● **What the task requires**: If a record below holds a picture, drop the picture and restate everything else word for word.

● **Records for the task**:
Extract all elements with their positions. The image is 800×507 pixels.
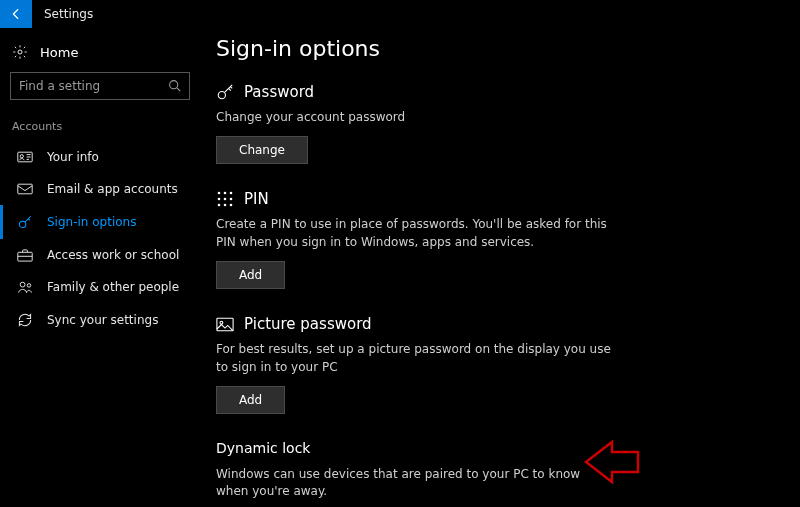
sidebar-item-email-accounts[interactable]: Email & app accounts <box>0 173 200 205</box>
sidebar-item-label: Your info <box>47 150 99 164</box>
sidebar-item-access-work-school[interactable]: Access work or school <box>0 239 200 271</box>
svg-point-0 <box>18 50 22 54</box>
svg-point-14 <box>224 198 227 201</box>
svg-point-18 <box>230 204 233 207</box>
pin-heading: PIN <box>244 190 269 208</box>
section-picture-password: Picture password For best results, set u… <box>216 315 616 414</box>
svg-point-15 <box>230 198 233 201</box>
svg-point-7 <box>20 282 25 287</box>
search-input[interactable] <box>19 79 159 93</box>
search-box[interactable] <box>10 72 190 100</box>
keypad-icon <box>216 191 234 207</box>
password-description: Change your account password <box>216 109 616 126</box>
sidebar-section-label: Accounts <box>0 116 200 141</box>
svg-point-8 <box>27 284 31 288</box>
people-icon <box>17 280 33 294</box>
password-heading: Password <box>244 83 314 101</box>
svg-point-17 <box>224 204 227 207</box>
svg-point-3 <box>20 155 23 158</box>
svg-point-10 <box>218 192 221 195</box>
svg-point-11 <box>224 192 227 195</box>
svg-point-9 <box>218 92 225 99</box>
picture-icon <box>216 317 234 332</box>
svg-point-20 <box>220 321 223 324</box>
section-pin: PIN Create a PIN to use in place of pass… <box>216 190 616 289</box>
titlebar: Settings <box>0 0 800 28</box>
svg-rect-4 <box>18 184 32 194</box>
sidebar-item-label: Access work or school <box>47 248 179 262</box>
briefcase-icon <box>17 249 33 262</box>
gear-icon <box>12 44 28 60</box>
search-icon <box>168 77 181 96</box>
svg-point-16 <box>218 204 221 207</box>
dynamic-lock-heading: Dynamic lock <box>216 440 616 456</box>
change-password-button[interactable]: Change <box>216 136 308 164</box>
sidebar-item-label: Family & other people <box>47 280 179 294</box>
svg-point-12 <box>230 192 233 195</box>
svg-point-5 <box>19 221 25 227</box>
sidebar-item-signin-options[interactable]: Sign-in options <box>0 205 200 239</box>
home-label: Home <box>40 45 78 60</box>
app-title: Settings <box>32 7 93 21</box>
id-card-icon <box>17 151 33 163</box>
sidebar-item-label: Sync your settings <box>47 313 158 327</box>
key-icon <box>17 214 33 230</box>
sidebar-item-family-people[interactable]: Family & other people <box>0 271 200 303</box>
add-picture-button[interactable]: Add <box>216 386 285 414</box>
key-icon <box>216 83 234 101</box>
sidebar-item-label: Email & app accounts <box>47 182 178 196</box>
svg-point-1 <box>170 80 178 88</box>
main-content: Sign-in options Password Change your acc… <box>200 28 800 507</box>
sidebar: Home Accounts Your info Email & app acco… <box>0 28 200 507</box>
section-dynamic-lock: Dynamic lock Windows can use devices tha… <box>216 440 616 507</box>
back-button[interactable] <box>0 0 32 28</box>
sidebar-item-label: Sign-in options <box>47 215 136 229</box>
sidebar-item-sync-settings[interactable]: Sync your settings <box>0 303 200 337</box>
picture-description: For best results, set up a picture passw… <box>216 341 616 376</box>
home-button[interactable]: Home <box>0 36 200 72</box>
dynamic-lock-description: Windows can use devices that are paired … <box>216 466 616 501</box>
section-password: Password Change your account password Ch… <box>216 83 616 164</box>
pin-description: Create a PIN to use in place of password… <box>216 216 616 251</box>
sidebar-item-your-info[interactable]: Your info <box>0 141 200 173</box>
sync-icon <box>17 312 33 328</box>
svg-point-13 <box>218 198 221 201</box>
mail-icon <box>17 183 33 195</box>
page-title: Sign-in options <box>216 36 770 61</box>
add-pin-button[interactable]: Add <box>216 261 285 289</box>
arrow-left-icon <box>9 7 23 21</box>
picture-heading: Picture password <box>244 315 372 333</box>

● **Solution to the problem**:
Extract all elements with their positions. The image is 800×507 pixels.
sidebar-item-email-accounts[interactable]: Email & app accounts <box>0 173 200 205</box>
sidebar-item-label: Your info <box>47 150 99 164</box>
sidebar-item-access-work-school[interactable]: Access work or school <box>0 239 200 271</box>
svg-point-0 <box>18 50 22 54</box>
svg-point-14 <box>224 198 227 201</box>
svg-point-18 <box>230 204 233 207</box>
pin-heading: PIN <box>244 190 269 208</box>
section-picture-password: Picture password For best results, set u… <box>216 315 616 414</box>
svg-point-15 <box>230 198 233 201</box>
svg-point-7 <box>20 282 25 287</box>
search-input[interactable] <box>19 79 159 93</box>
search-box[interactable] <box>10 72 190 100</box>
keypad-icon <box>216 191 234 207</box>
password-description: Change your account password <box>216 109 616 126</box>
sidebar-section-label: Accounts <box>0 116 200 141</box>
svg-point-8 <box>27 284 31 288</box>
people-icon <box>17 280 33 294</box>
password-heading: Password <box>244 83 314 101</box>
svg-point-17 <box>224 204 227 207</box>
svg-point-3 <box>20 155 23 158</box>
svg-point-10 <box>218 192 221 195</box>
svg-point-11 <box>224 192 227 195</box>
svg-point-9 <box>218 92 225 99</box>
picture-icon <box>216 317 234 332</box>
svg-point-20 <box>220 321 223 324</box>
section-pin: PIN Create a PIN to use in place of pass… <box>216 190 616 289</box>
titlebar: Settings <box>0 0 800 28</box>
svg-rect-4 <box>18 184 32 194</box>
sidebar-item-label: Access work or school <box>47 248 179 262</box>
briefcase-icon <box>17 249 33 262</box>
gear-icon <box>12 44 28 60</box>
search-icon <box>168 77 181 96</box>
svg-point-16 <box>218 204 221 207</box>
dynamic-lock-heading: Dynamic lock <box>216 440 616 456</box>
change-password-button[interactable]: Change <box>216 136 308 164</box>
sidebar-item-label: Family & other people <box>47 280 179 294</box>
svg-point-12 <box>230 192 233 195</box>
svg-point-5 <box>19 221 25 227</box>
sidebar-item-signin-options[interactable]: Sign-in options <box>0 205 200 239</box>
home-label: Home <box>40 45 78 60</box>
app-title: Settings <box>32 7 93 21</box>
id-card-icon <box>17 151 33 163</box>
sidebar-item-label: Sync your settings <box>47 313 158 327</box>
key-icon <box>17 214 33 230</box>
sidebar-item-family-people[interactable]: Family & other people <box>0 271 200 303</box>
add-picture-button[interactable]: Add <box>216 386 285 414</box>
key-icon <box>216 83 234 101</box>
sidebar-item-label: Email & app accounts <box>47 182 178 196</box>
svg-point-1 <box>170 80 178 88</box>
main-content: Sign-in options Password Change your acc… <box>200 28 800 507</box>
sidebar: Home Accounts Your info Email & app acco… <box>0 28 200 507</box>
section-dynamic-lock: Dynamic lock Windows can use devices tha… <box>216 440 616 507</box>
back-button[interactable] <box>0 0 32 28</box>
sidebar-item-label: Sign-in options <box>47 215 136 229</box>
sidebar-item-sync-settings[interactable]: Sync your settings <box>0 303 200 337</box>
picture-description: For best results, set up a picture passw… <box>216 341 616 376</box>
home-button[interactable]: Home <box>0 36 200 72</box>
dynamic-lock-description: Windows can use devices that are paired … <box>216 466 616 501</box>
section-password: Password Change your account password Ch… <box>216 83 616 164</box>
pin-description: Create a PIN to use in place of password… <box>216 216 616 251</box>
sidebar-item-your-info[interactable]: Your info <box>0 141 200 173</box>
sync-icon <box>17 312 33 328</box>
svg-point-13 <box>218 198 221 201</box>
mail-icon <box>17 183 33 195</box>
page-title: Sign-in options <box>216 36 770 61</box>
add-pin-button[interactable]: Add <box>216 261 285 289</box>
arrow-left-icon <box>9 7 23 21</box>
picture-heading: Picture password <box>244 315 372 333</box>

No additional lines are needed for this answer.